17 Ocak 2021 tarihinde Abarth, Alfa Romeo, Chrysler, Citroën, Dodge, DS, Fiat, Fiat Professional, Jeep, Lancia, Maserati, Opel, Peugeot, Ram ve Vauxhall ile Leasys, Free2Move ve Mopar gibi yan markalarını tek bir çatıda toplayarak kurulan global otomotiv ve mobilite dünyasının en zengin markalı en büyük grubu olma iddiasındaki Stellantis N.V., ilk yılını geride bırakırken, hızını yükseltip, 2025 yılına kadar 30 milyar Euro'yu aşan planlanmış yatırımlar ile batarya teknolojisi, malzemeleri ve yazılım geliştirme alanlarında duyurulan güçlü ortaklıklar aracılığıyla iddialı elektrifikasyon ve yazılım planlarını daha da güçlendirdi.
Stellantis CEO’su Carlos Tavares’in “Bu zorlu döneme rağmen rekor sonuçlarımızla, sürdürülebilir bir mobilite teknolojisi şirketi olma yolunda planlarımızı uygulamaya odaklandık. Hidrojen yakıt hücreli orta boy ticariler de dahil olmak üzere, pazardaki 34 düşük emisyonlu araç model portföyünden yararlanarak, düşük emisyonlu araç ticari ivmesini yıllık bazda yüzde 160 artırarak 388 bin adede ulaştırdık. Avrupa’da tam elektrikli ticari satışında birinci sırayı elde ettik.” sözleri de, elektriklenmenin tüm markalar için yepyeni ve kârlılığı çok yüksek bir iş kolu olduğunu teyit ediyor ve binek otomobillerdeki atılım tarihlerinin öne çekildiğinin işaretini veriyordu.
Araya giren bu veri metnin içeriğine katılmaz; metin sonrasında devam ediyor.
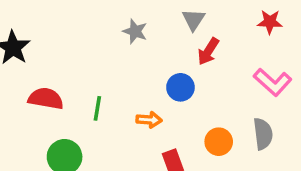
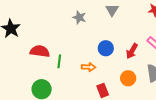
red arrow: (208, 51) -> (132, 51), moved
red semicircle: (46, 99) -> (40, 51), moved

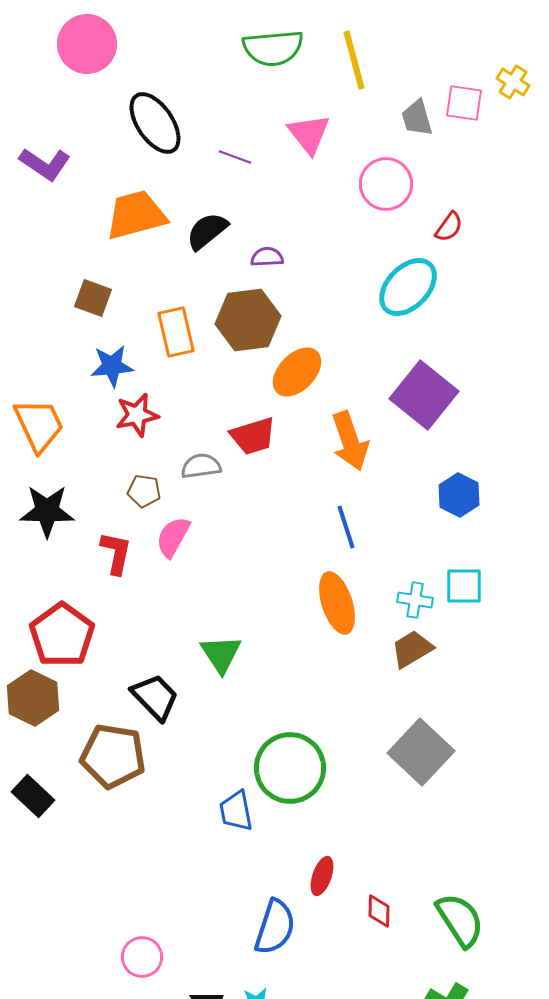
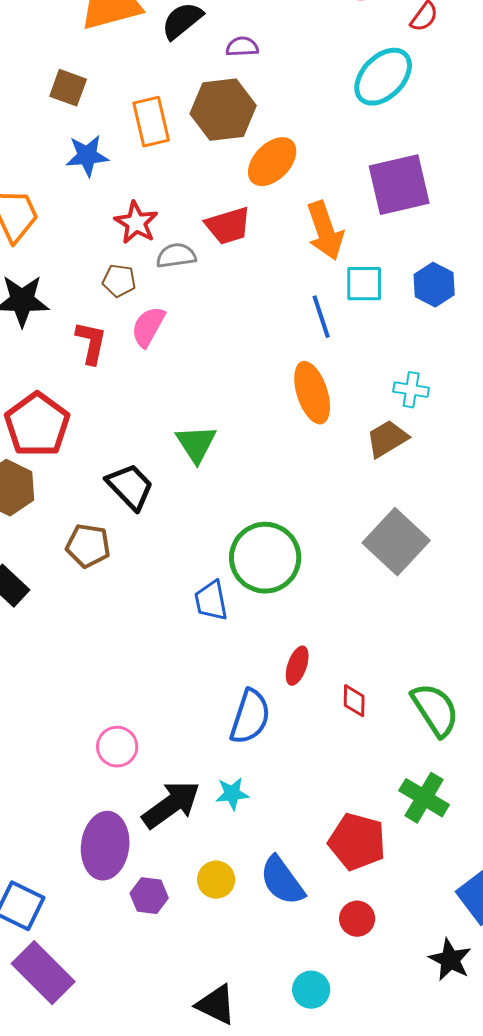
purple square: (424, 395) -> (399, 185), turned 38
red star: (137, 415) -> (136, 223), moved, turned -30
cyan square: (464, 586) -> (364, 284), moved
cyan cross: (415, 600) -> (411, 390), moved
brown pentagon: (113, 756) -> (88, 546), size x0.7

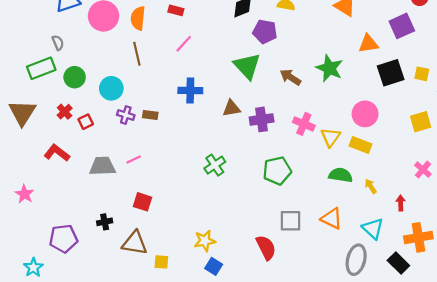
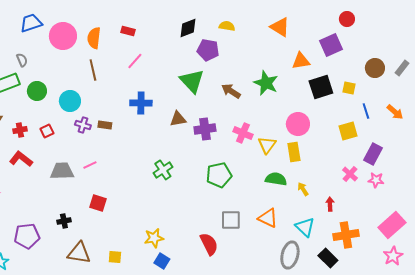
red cross: (65, 112) -> (20, 130), moved, turned 32
yellow rectangle: (361, 145) -> (294, 152), turned 60
brown triangle: (135, 243) -> (79, 253), moved

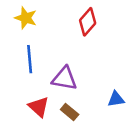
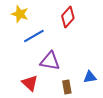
blue line: (30, 59) -> (34, 36), moved, turned 65
brown rectangle: (70, 112) -> (67, 87), moved, turned 40

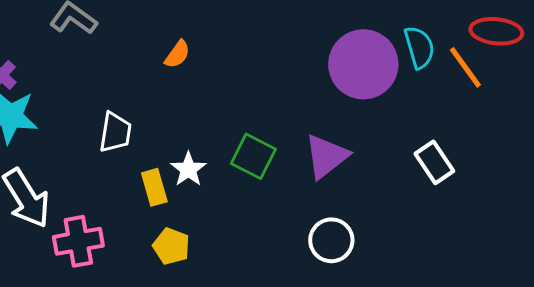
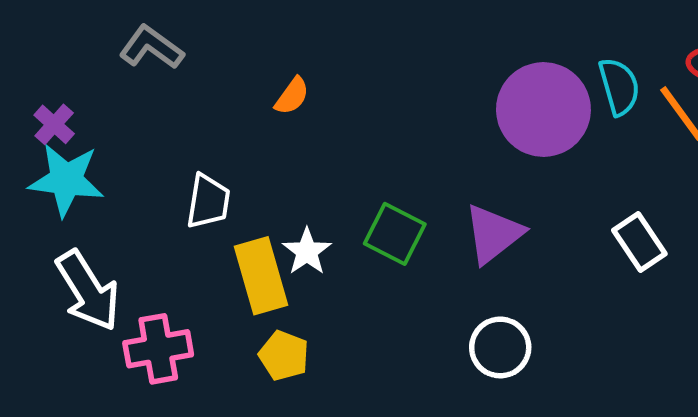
yellow rectangle: (154, 187) -> (261, 276), size x1.5

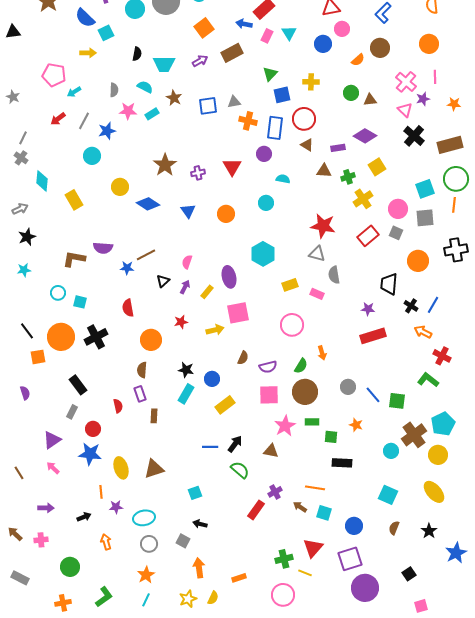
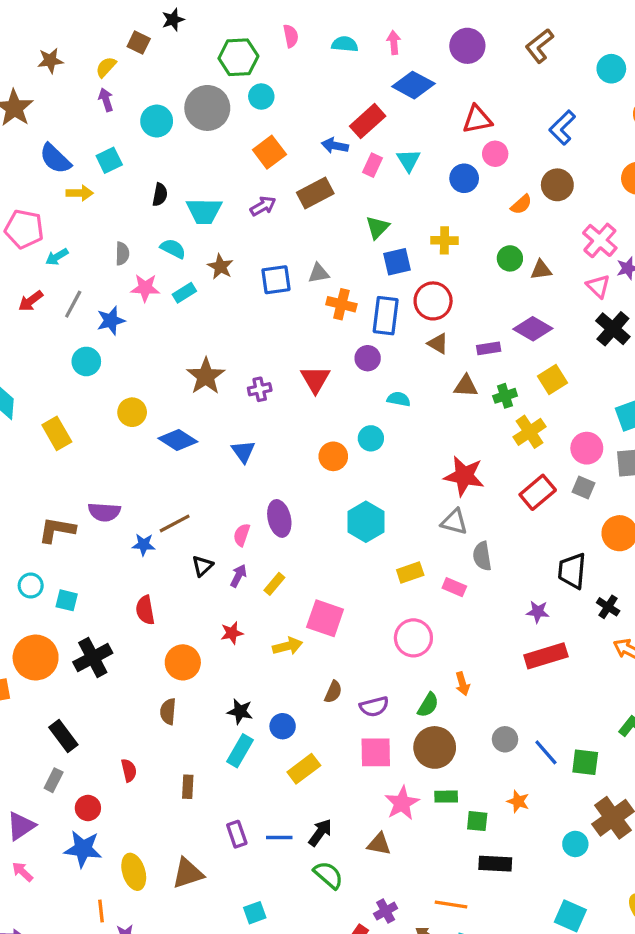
blue semicircle: (85, 18) -> (55, 159), moved
orange circle: (226, 214) -> (333, 456), moved
purple ellipse: (229, 277) -> (279, 518), moved
pink square: (238, 313) -> (325, 618), turned 30
purple rectangle: (140, 394) -> (237, 834), moved

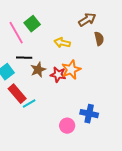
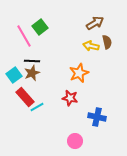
yellow arrow: (62, 43) -> (91, 46), moved
brown star: (38, 70) -> (32, 73), moved
red star: (58, 75) -> (70, 98), moved
pink circle: (67, 126) -> (75, 141), moved

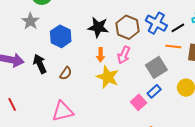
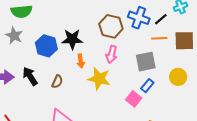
black star: (98, 27) -> (72, 39), moved
orange arrow: (101, 55) -> (81, 61), moved
gray square: (156, 67) -> (146, 62), turned 30

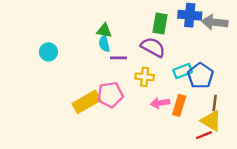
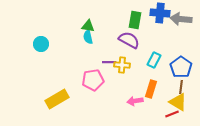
purple line: (118, 58) -> (109, 62), moved
cyan rectangle: (183, 71) -> (154, 60), turned -42
blue pentagon: (200, 76) -> (181, 67), moved
yellow rectangle: (86, 102) -> (57, 99), moved
pink arrow: (160, 103) -> (135, 101), moved

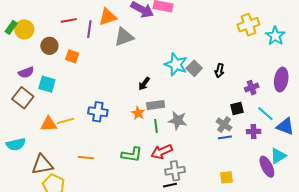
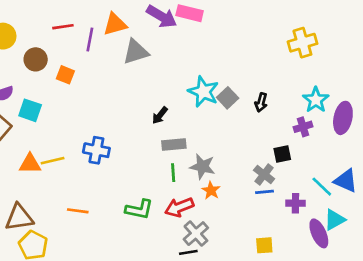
cyan star: (275, 36) -> (316, 100), moved
orange star: (138, 113) -> (211, 190), moved
cyan line: (265, 114) -> (322, 187), moved
purple cross: (254, 131) -> (295, 203), moved
gray cross: (175, 171) -> (196, 234), turned -36

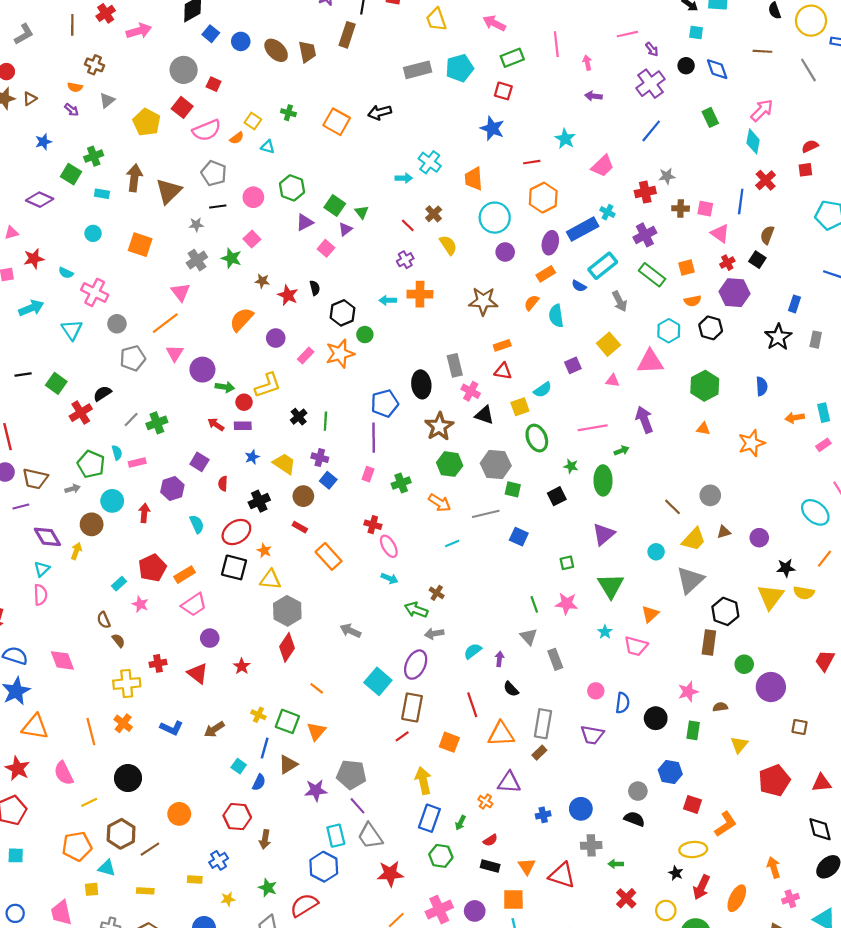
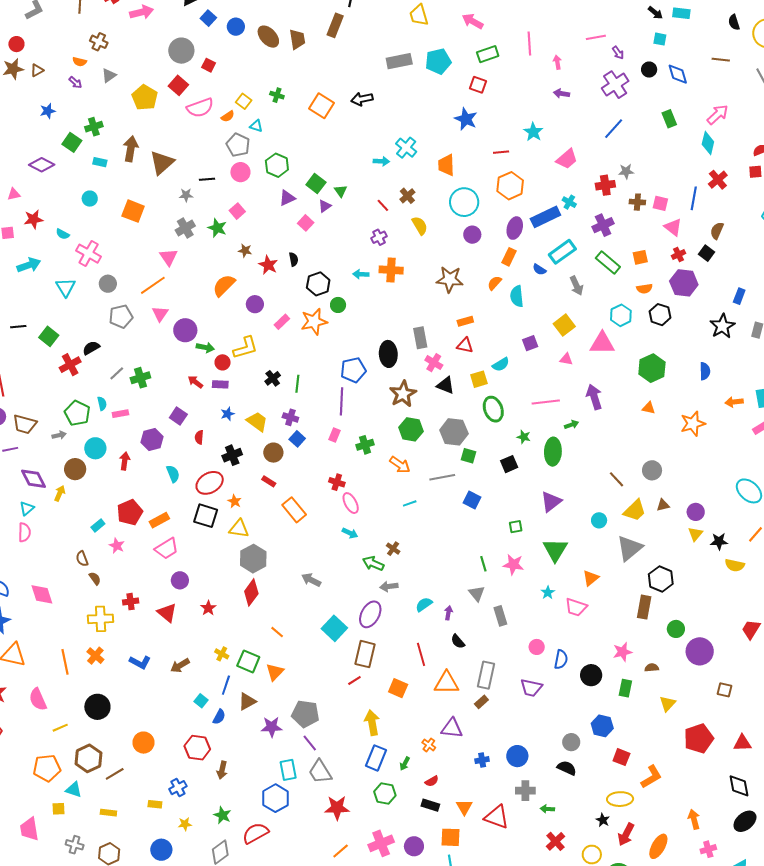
gray pentagon: (214, 173) -> (238, 145), moved
orange rectangle: (546, 274) -> (509, 257), turned -36
yellow triangle: (771, 597) -> (695, 534), moved, size x0.6

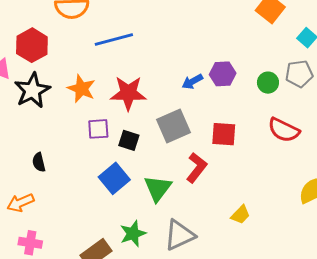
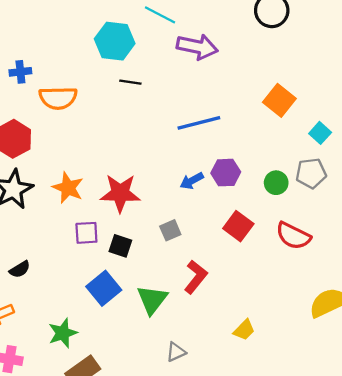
blue line: (114, 39) -> (199, 123), moved
gray square: (173, 126) -> (170, 230), size x0.6
red square: (224, 134) -> (238, 226), moved, turned 32
black semicircle: (39, 162) -> (20, 269), turned -108
green star: (133, 234) -> (63, 333), moved
gray triangle: (179, 235) -> (176, 352), size x0.6

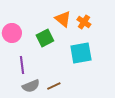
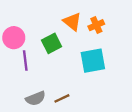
orange cross: (84, 22) -> (96, 25), turned 32
purple line: (22, 65) -> (25, 61), moved

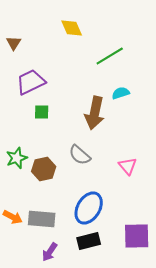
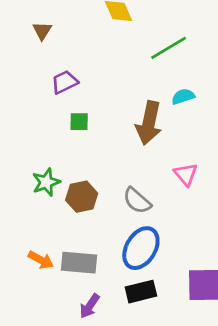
purple trapezoid: (31, 82) -> (65, 82), size x0.7
gray semicircle: (80, 155) -> (137, 201), moved
pink triangle: (128, 166) -> (186, 174), moved

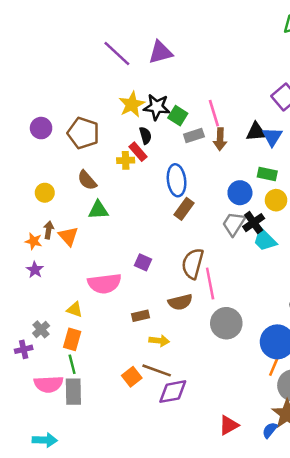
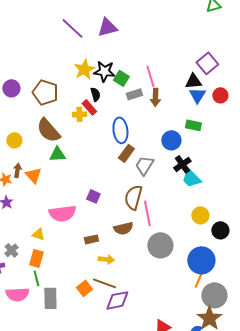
black triangle: (256, 132) -> (193, 81), moved
brown semicircle: (87, 180) -> (48, 130), size x1.5
yellow circle: (276, 200) -> (200, 215), moved
gray trapezoid: (234, 224) -> (144, 165), moved
gray rectangle: (73, 392) -> (50, 298), moved

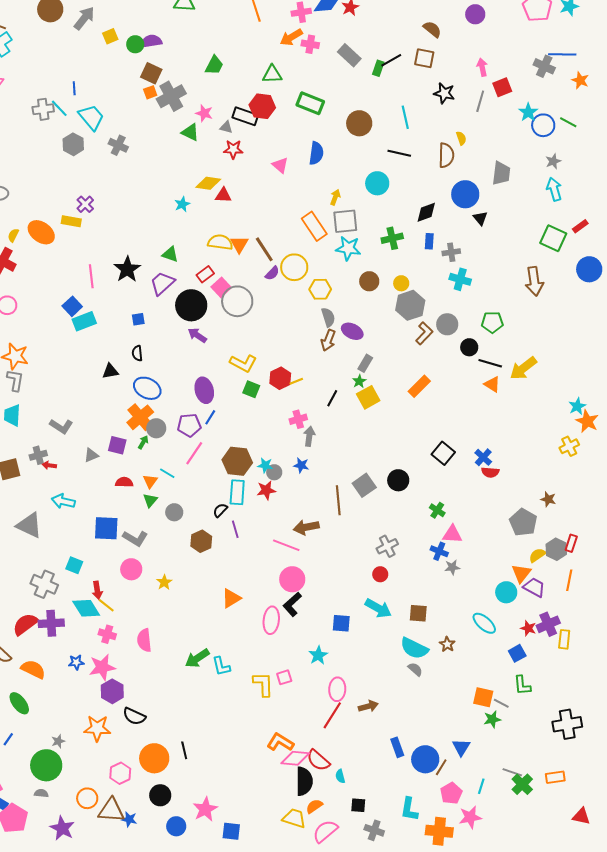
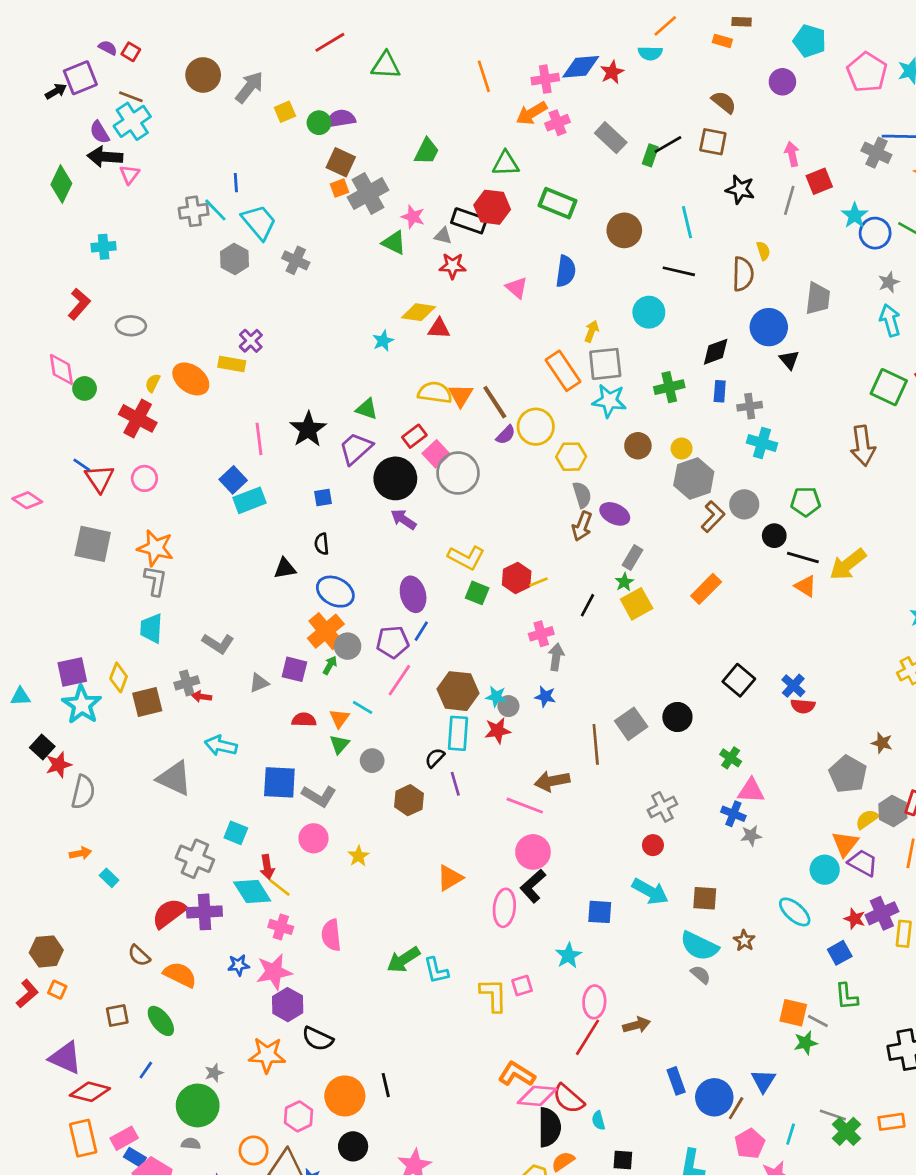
pink cross: (310, 44) -> (558, 123), turned -30

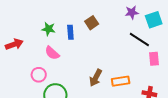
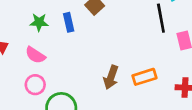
black line: (139, 40) -> (161, 18), turned 55
pink semicircle: (52, 53) -> (35, 55), moved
Tüm otomotivciler, elektriklenme işini artık yoluna koymuş ve kârlı adımlara çevirmeye başlarken, yarı iletken veya hammadde tedariği gibi sorunların üstüne siyasi gerilimler de tüm planlarını değiştirme riskiyle yüz yüze geliyorlar.
Ukrayna'daki savaş nedeniyle, giderek daha fazla otomobil üreticisi tedarik zincirinde aksaklıklar ve bunun sonucunda elektrikli veya hibrit modeller için üretim kayıpları da yaşamaya başlayan Volkswagen'in çok markalı elektrikli otomobil fabrikaları gibi çok sayıda Avrupalı üretici bu krizden etkilenmeye başladı… Diğer yanda istisnasız tüm markaların Rusya Federasyonu’ndaki satış, pazarlama ve tedarik operasyonlarını durdurması da, yakın vadede satış adet ve hedeflerini düşürmeye başlayacak…
Ancak, binek otomobillerde elektriklilerin popülerliliğini her geçen gün artırmasıyla elektrikli araç piyasalarındaki ilerlemeler ve gelişmeler sayesinde resmi ve sivil olmak üzere dünyanın en büyük posta ve kurye şirketlerinin içten yanmalı motorlu araç alımına artık son vererek, teslimatları için sadece elektrikli araçları sipariş etme kararları da, otomotiv üreticilerinin “elektrik” iş kollarına konsantrasyonlarını azami seviyeye çıkarma kararlarını da basitçe açıklıyor.